Unfinished components produced by additive manufacturing typically have a rougher surface, for example, and tiny gaps within it. In the medical sector – indeed anywhere that parts come into contact with fluids or where easier and thorough cleaning may be a decisive quality feature – the possible applications of additive manufacturing and injection moulding have so far diverged.

Vapour smoothing builds bridges between additive manufacturing and injection moulding

In order to exploit the advantages of additive manufacturing while achieving the surface quality of injection moulding, companies are relying on the vapour smoothing process. Using this technique, 3D printed parts that may have been produced using selective laser sintering and multi jet fusion, or even fused filament fabrication, are vapour smoothed and refined.

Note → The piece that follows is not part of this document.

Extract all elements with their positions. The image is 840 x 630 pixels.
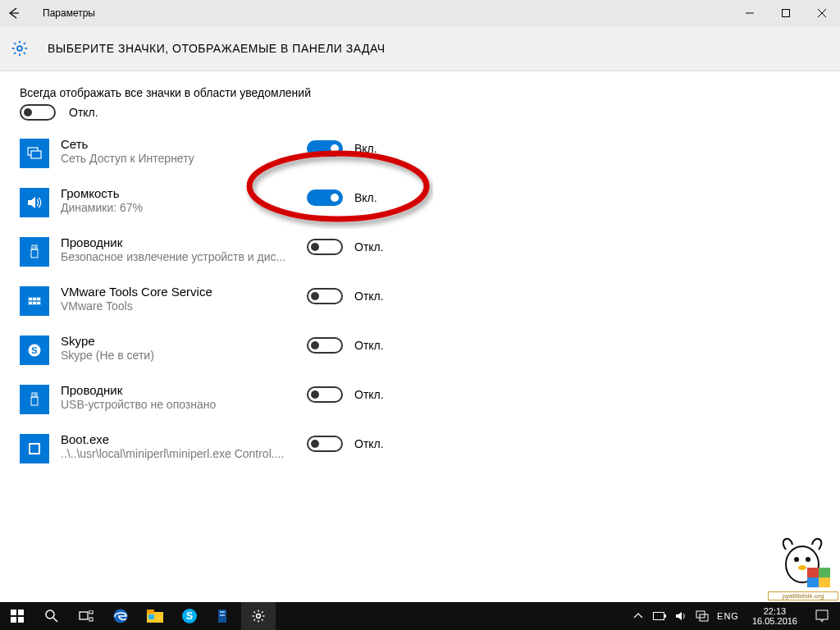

To put it simply, during the automated process, surfaces that may be rough due to the AM process are smoothed and sealed in a smoothing chamber, which can hold several components at one time. 3D printed parts made of thermoplastics and elastomers are heated first. Next, solvent is added which, through evaporation, smooths surfaces and seals even the tiniest cavities in the component's structure.

As well as smoothing the parts, their physical characteristics are also changed – they have an improved elongation at break, for example. What's more, the part smoothing process has no negative impact whatsoever on the parts' properties. To give some  examples of use, the improved leak proofing attained by the vapour smoothing method gives components important properties that make them suitable for use as tanks, fluid-bearing pipes and ducts, valve covers and oil sumps, to name a few examples. In addition to these possible uses in the automotive sector, parts rendered sweat-proof thanks to vapour smoothing are also ideal for the medical sector and numerous other industrial applications where ease of cleaning of plastic parts is a major concern.

Consequently, vapour smoothing can indeed be seen as a bridge. The process opens up additional opportunities for 3D printing, creating advantages that were otherwise known only in the world of injection moulding.